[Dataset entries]

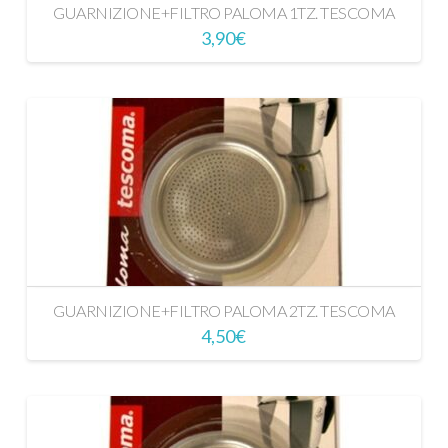
GUARNIZIONE+FILTRO PALOMA 1TZ. TESCOMA
3,90
€
GUARNIZIONE+FILTRO PALOMA 2TZ. TESCOMA
4,50
€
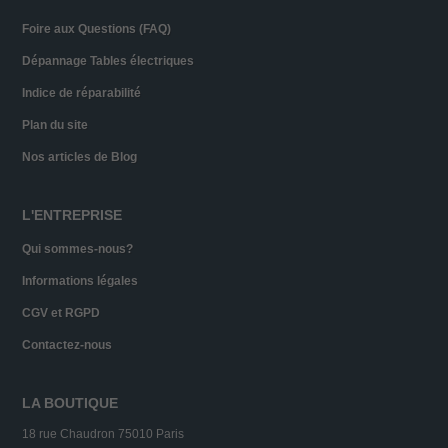
Foire aux Questions (FAQ)
Dépannage Tables électriques
Indice de réparabilité
Plan du site
Nos articles de Blog
L'ENTREPRISE
Qui sommes-nous?
Informations légales
CGV et RGPD
Contactez-nous
LA BOUTIQUE
18 rue Chaudron 75010 Paris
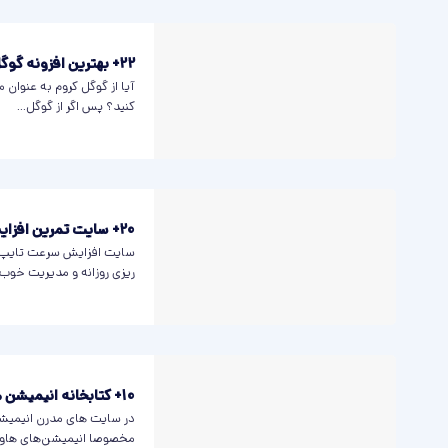
22+ بهترین افزونه گوگل کروم برای طراحان سایت
آیا از گوگل کروم به عنوان 
کنید؟ پس اگر از گوگل...
20+ سایت تمرین افزایش سرعت تایپ
سایت افزایش سرعت تایپ برا
ریزی روزانه و مدیریت خوب..
10+ کتابخانه‌ انیمیشن هاور CSS و جاوااسکریپت
در سایت های مدرن انیمیشن‌ه
مخصوصا انیمیشن‌های هاور، 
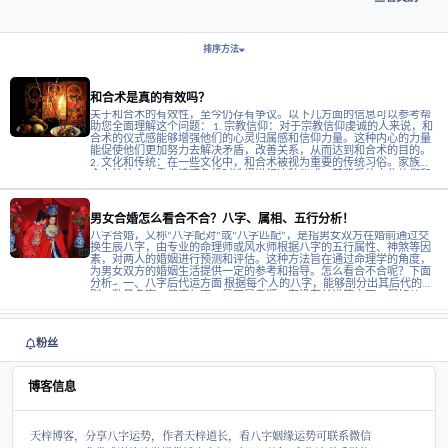
2
0
8
关于此博客
分享八字运势，八字看姻缘、事业、财运、健康等~
在此博客的帖子
排序方法
阅读更多关于和合术是真的有效吗？
和合术是真的有效吗？
关于和合术的有效性，至今仍存有争议。以下几方面的
助您全面理解这个问题： 1. 宗教信仰：对于宗教信仰虔诚的人来说，和
合术的仪式感能够增强他们的心灵归属感和信仰力量。
能促使他们更加努力去解决矛盾，改善关系，从而达到
2. 文化和传统：在一些文化中，和合术被视为重要的传
个人往往会在重大情感危机时选择进行这种仪式，其背
社会习俗也会促使人们更加重视这段关系，进而自然而然地和解
阅读更多关于男女合婚怎么看合不合？八字、属相、五行分析！
际案例：有不少人声称在使用和合术后，确实感受到了
而，科学界对此还是持谨慎态度。虽然尚无确凿的科学
男女合婚怎么看合不合？八字、属相、五行分析！
的有效性，但这些案例至少表明和合术对于一些人作用较大。 
挽回感情，免费咨询，天梓道长（微信：79824428）
八字合婚，又称“八字配对”或“八字匹配”，是指男女双
卦~ 特别鸣谢：非常感谢乾坤堂提供博客空间！
换生辰八字，由专业的命理师或风水师根据八字的五行
素，对两人的婚姻进行预测和评估。这种方法旨在通过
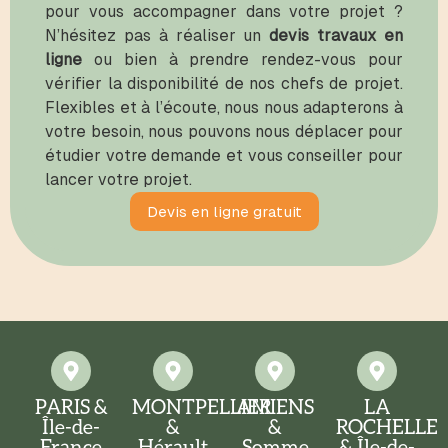
pour vous accompagner dans votre projet ?
N’hésitez pas à réaliser un
devis travaux en
ligne
ou bien à prendre rendez-vous pour
vérifier la disponibilité de nos chefs de projet.
Flexibles et à l’écoute, nous nous adapterons à
votre besoin, nous pouvons nous déplacer pour
étudier votre demande et vous conseiller pour
lancer votre projet.
Devis en ligne gratuit
PARIS &
MONTPELLIER
AMIENS
LA
Île-de-
&
&
ROCHELLE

== Work instruction ==
Go through the data, and copy each line in which the word "تایپ" appears.

== Solution for this task ==
20+ سایت تمرین افزایش سرعت تایپ
سایت افزایش سرعت تایپ برا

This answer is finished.